In this talk the construction of infinitely many examples of aspherical Riemannian 4-manifolds that are homology 4-spheres will be described. These manifolds are constructed by performing Dehn surgery on a complete, open, hyperbolic 4-manifold of finite volume which can be realized as the complement of five disjoint tori in the 4-sphere. Infinitely many of these homology 4-spheres admit an Einstein metric of negative scalar curvature. The existence of aspherical homology 4-spheres answers an old question of William Thurston and solves Problem 4.17 on Kirby's 1977 low-dimensional topology problem list. This work is joint with Steven Tschantz of Vanderbilt University.


Friday 13 March 2009: TBA



Autumn Term 2008/2009

Abstracts

Friday 3 October 2008 Andreas Dress (Shanghai Institute for Computational Biology)
Some mathematical aspects of molecular evolution


Friday 10 October 2008 Chris Jones (Warwick)
Data and models: A marriage made in mathematics

The technology-enabled increase in data acquisition is matched by the greater amounts of available information from computational modeling. The subject of Data Assimilation (DA) addresses the issue of making optimal use of this profusion of observational and computational data. I will argue that DA can contribute to enhancing both the predictive capacity of models and the physical understanding of the underlying system. A mathematical framework for DA is provided by Bayes’ Theorem which in turn opens up challenging mathematical areas. From the perspective of Lagrangian DA, which attempts to assimilate data from ocean instruments that flow with the fluid, I will discuss some open issues and suggest a guiding principle.
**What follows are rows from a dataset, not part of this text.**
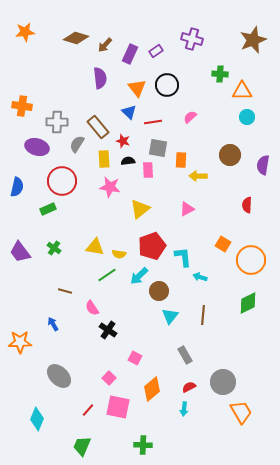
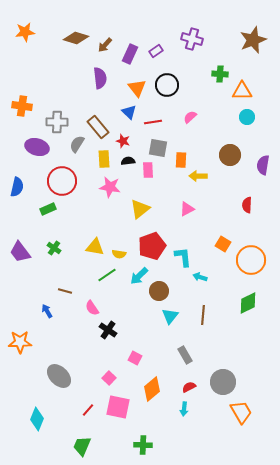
blue arrow at (53, 324): moved 6 px left, 13 px up
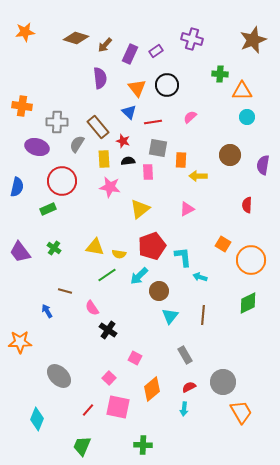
pink rectangle at (148, 170): moved 2 px down
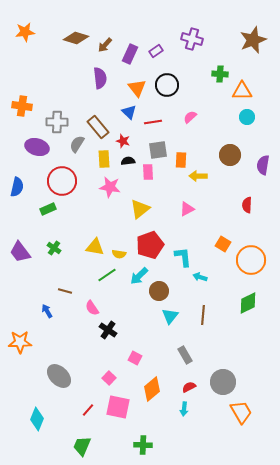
gray square at (158, 148): moved 2 px down; rotated 18 degrees counterclockwise
red pentagon at (152, 246): moved 2 px left, 1 px up
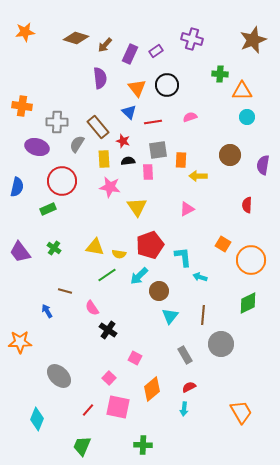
pink semicircle at (190, 117): rotated 24 degrees clockwise
yellow triangle at (140, 209): moved 3 px left, 2 px up; rotated 25 degrees counterclockwise
gray circle at (223, 382): moved 2 px left, 38 px up
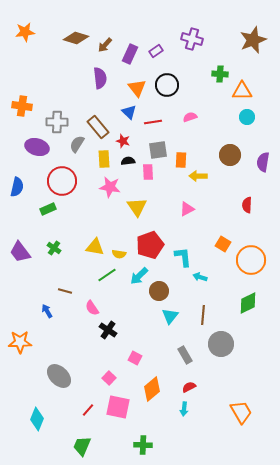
purple semicircle at (263, 165): moved 3 px up
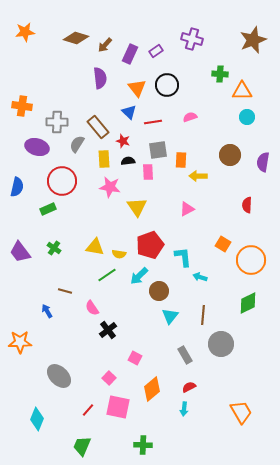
black cross at (108, 330): rotated 18 degrees clockwise
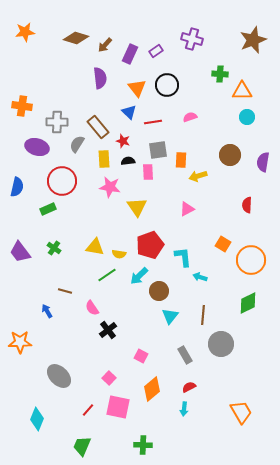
yellow arrow at (198, 176): rotated 18 degrees counterclockwise
pink square at (135, 358): moved 6 px right, 2 px up
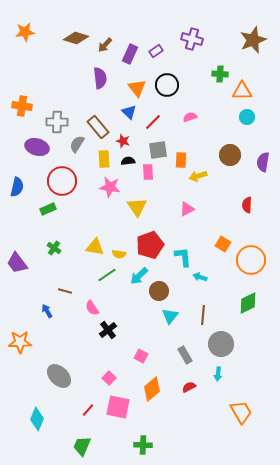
red line at (153, 122): rotated 36 degrees counterclockwise
purple trapezoid at (20, 252): moved 3 px left, 11 px down
cyan arrow at (184, 409): moved 34 px right, 35 px up
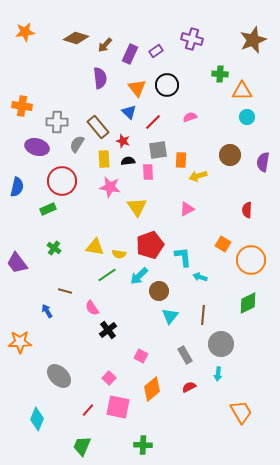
red semicircle at (247, 205): moved 5 px down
Friday 31 October 2008 Erhard Scholz (Wuppertal)
Transitions from Weyl's early gauge geometry to physics and differential geometry

Hermann Weyl formulated his gauge geometrical generalization of Riemannian geometry in 1918 ( purely infnitesimal geometry ), trying to unify gravity with electromagnetism and to find a field-theoretic explanation of matter. Although his original goal remained without success, the broader concept of gauge structures had a tremendous and varied influence on subsequent developments in physics and mathematics, and even on the philosophy of space (although less than in the other fields). Surprisingly enough, even Weyl's original concept of scale ( length ) gauge of 1918 had a kind of revival in the 1970s in foundational studies of general relativity and field physics. This talk will follow some of these developments,although necessarily highly selectively.


Friday 21 November 2008 Stefan Friedl (Warwick)
When does a knot bound a disk?

A knot is called slice if it bounds a disk in the 4-ball. We will give some explicit examples and we will explain how the theory
of slice knots ties in with the seminal work of Simon Donaldson and Mike Freedman.